В следующий день увидели мы его идущего вдвоем. Самого Такатая-Кахи мы тотчас узнали по привязанному к его сабле белому платку. В рассматривании другого также недолго затруднялись. Как они шли рядом, то высокий его рост по временам совсем заслонял от наших взоров малорослого нашего, но великого друга Такатая-Кахи. Все сказали, что идет один из наших пленных матросов. Здесь я не могу не описать той трогательной сцены, которая происходила при встрече наших матросов с появившимся между ними из японского плена товарищем. В это время часть нашей команды у речки наливала бочки водою. Наш пленный матрос все шел вместе с Такатаем-Кахи, но когда он стал сближаться с усмотревшими его на другой стороне речки русскими, между коими вероятно начал распознавать своих прежних товарищей, то сделал к самой речке три большие шага, как надобно воображать, давлением сердечной пружины, и оставил по крайней мере в девяти хороших японских шагах нашего малорослого Такатая-Кахи.
Тогда все наши матросы, на противной стороне речки стоявшие, в изумлении нарушили черту нейтралитета и бросились чрез речку вброд обнимать своего товарища по-христиански.

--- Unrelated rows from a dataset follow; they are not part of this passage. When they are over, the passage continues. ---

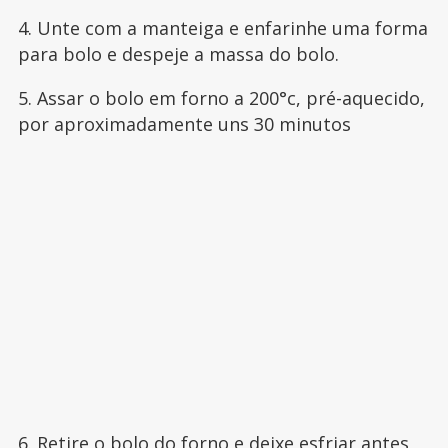
4. Unte com a manteiga e enfarinhe uma forma
para bolo e despeje a massa do bolo.
5. Assar o bolo em forno a 200°c, pré-aquecido,
por aproximadamente uns 30 minutos
6. Retire o bolo do forno e deixe esfriar antes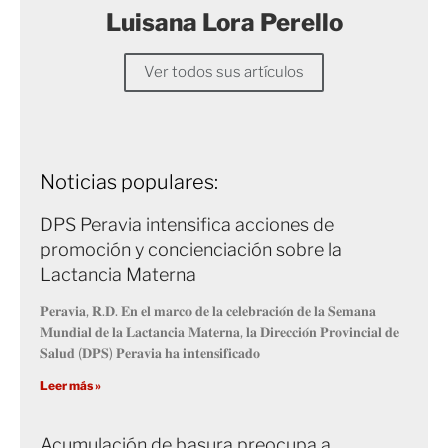
Luisana Lora Perello
Ver todos sus artículos
Noticias populares:
DPS Peravia intensifica acciones de
promoción y concienciación sobre la
Lactancia Materna
𝐏𝐞𝐫𝐚𝐯𝐢𝐚, 𝐑.𝐃. 𝐄𝐧 𝐞𝐥 𝐦𝐚𝐫𝐜𝐨 𝐝𝐞 𝐥𝐚 𝐜𝐞𝐥𝐞𝐛𝐫𝐚𝐜𝐢𝐨́𝐧 𝐝𝐞 𝐥𝐚 𝐒𝐞𝐦𝐚𝐧𝐚
𝐌𝐮𝐧𝐝𝐢𝐚𝐥 𝐝𝐞 𝐥𝐚 𝐋𝐚𝐜𝐭𝐚𝐧𝐜𝐢𝐚 𝐌𝐚𝐭𝐞𝐫𝐧𝐚, 𝐥𝐚 𝐃𝐢𝐫𝐞𝐜𝐜𝐢𝐨́𝐧 𝐏𝐫𝐨𝐯𝐢𝐧𝐜𝐢𝐚𝐥 𝐝𝐞
𝐒𝐚𝐥𝐮𝐝 (𝐃𝐏𝐒) 𝐏𝐞𝐫𝐚𝐯𝐢𝐚 𝐡𝐚 𝐢𝐧𝐭𝐞𝐧𝐬𝐢𝐟𝐢𝐜𝐚𝐝𝐨
Leer más »
Acumulación de basura preocupa a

Бывший при работе на берегу офицер меня уведомил, что долго не могли узнать нашего пленного матроса: так много он в своем здоровье переменился! Подле самой уже речки все воскликнули: «Симонов!». Он, скинув шляпу, кланялся, оставался безмолвным и приветствовал своих товарищей крупными слезами, катившимися из больших его глаз. Сия, трогательная сцена была возобновлена, когда он приехал на шлюп. Я первый, с ним поздоровавшись, спросил только о здоровье всех оставшихся наших пленных в Матсмае. Он отвечал: «Слава Богу, живут, хотя не так здоровы, особенно штурман опасно болен!» Долее удовлетворять любопытству расспрашиванием о моем друге Василии Михайловиче Головнине я не смел, видя с каким нетерпением команда желала его принять в свои дружеские объятия.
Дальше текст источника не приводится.